GIVEN DATA START
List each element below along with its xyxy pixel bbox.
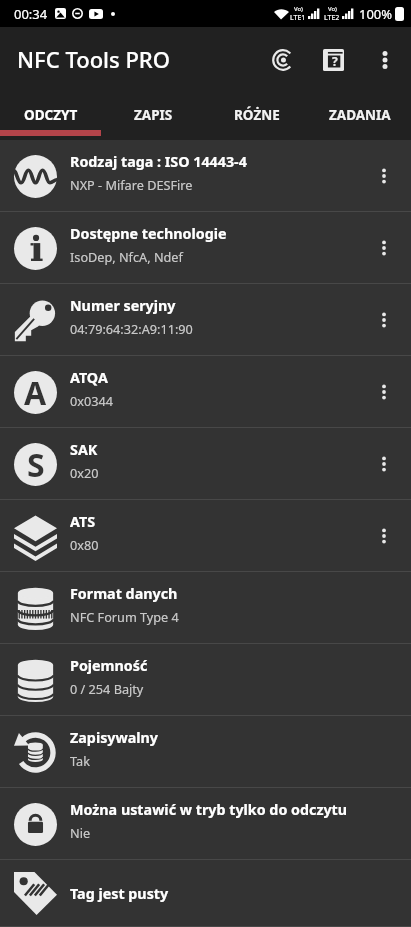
staticText: 04:79:64:32:A9:11:90: [70, 320, 193, 337]
button[interactable]: Row options: [357, 212, 411, 284]
button[interactable]: Pojemność: [0, 644, 411, 716]
staticText: 0x20: [70, 464, 99, 481]
staticText: Vo): [328, 5, 337, 13]
staticText: Tag jest pusty: [70, 884, 169, 903]
button[interactable]: Można ustawić w tryb tylko do odczytu: [0, 788, 411, 860]
button[interactable]: ATS: [0, 500, 411, 572]
staticText: ODCZYT: [24, 106, 78, 124]
button[interactable]: Help: [308, 34, 359, 85]
staticText: Pojemność: [70, 656, 148, 675]
staticText: A: [24, 371, 47, 414]
button[interactable]: NFC: [257, 34, 308, 85]
button[interactable]: Numer seryjny: [0, 284, 411, 356]
staticText: 0x80: [70, 536, 99, 553]
staticText: Nie: [70, 824, 91, 841]
button[interactable]: Format danych: [0, 572, 411, 644]
staticText: 0x0344: [70, 392, 113, 409]
button[interactable]: ZAPIS: [102, 91, 205, 130]
staticText: ZAPIS: [134, 106, 173, 124]
staticText: 100%: [359, 5, 393, 23]
button[interactable]: Row options: [357, 500, 411, 572]
button[interactable]: A: [0, 356, 411, 428]
staticText: Rodzaj taga : ISO 14443-4: [70, 152, 247, 171]
staticText: NFC Forum Type 4: [70, 608, 179, 625]
button[interactable]: Row options: [357, 284, 411, 356]
button[interactable]: Dostępne technologie: [0, 212, 411, 284]
button[interactable]: Tag jest pusty: [0, 860, 411, 927]
staticText: LTE1: [290, 13, 306, 23]
button[interactable]: ODCZYT: [0, 91, 102, 130]
button[interactable]: Rodzaj taga : ISO 14443-4: [0, 140, 411, 212]
button[interactable]: RÓŻNE: [205, 91, 308, 130]
button[interactable]: ZADANIA: [308, 91, 411, 130]
button[interactable]: Row options: [357, 356, 411, 428]
staticText: ZADANIA: [329, 106, 391, 124]
staticText: Zapisywalny: [70, 728, 159, 747]
staticText: 00:34: [14, 5, 48, 23]
staticText: Numer seryjny: [70, 296, 176, 315]
staticText: Format danych: [70, 584, 178, 603]
staticText: RÓŻNE: [234, 106, 280, 124]
staticText: Dostępne technologie: [70, 224, 227, 243]
button[interactable]: Zapisywalny: [0, 716, 411, 788]
button[interactable]: S: [0, 428, 411, 500]
staticText: ATQA: [70, 368, 108, 387]
staticText: IsoDep, NfcA, Ndef: [70, 248, 183, 265]
staticText: SAK: [70, 440, 98, 459]
button[interactable]: Row options: [357, 140, 411, 212]
staticText: NFC Tools PRO: [17, 44, 171, 74]
staticText: NXP - Mifare DESFire: [70, 176, 193, 193]
button[interactable]: Row options: [357, 428, 411, 500]
staticText: S: [27, 443, 45, 486]
staticText: ATS: [70, 512, 96, 531]
staticText: LTE2: [324, 13, 340, 23]
staticText: ?: [332, 53, 338, 69]
staticText: Można ustawić w tryb tylko do odczytu: [70, 800, 348, 819]
staticText: Vo): [294, 5, 303, 13]
staticText: 0 / 254 Bajty: [70, 680, 144, 697]
staticText: Tak: [70, 752, 90, 769]
button[interactable]: More options: [359, 34, 410, 85]
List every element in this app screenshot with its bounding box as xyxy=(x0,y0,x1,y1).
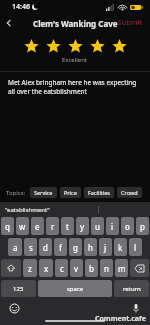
GIVEN DATA END
* _EXERCISE DESCRIPTION_
Every line above with the string "Zapisywalny" in it should be copied into the answer.

* _YOUR SOLUTION_
staticText: Zapisywalny: [70, 728, 159, 747]
button[interactable]: Zapisywalny: [0, 716, 411, 788]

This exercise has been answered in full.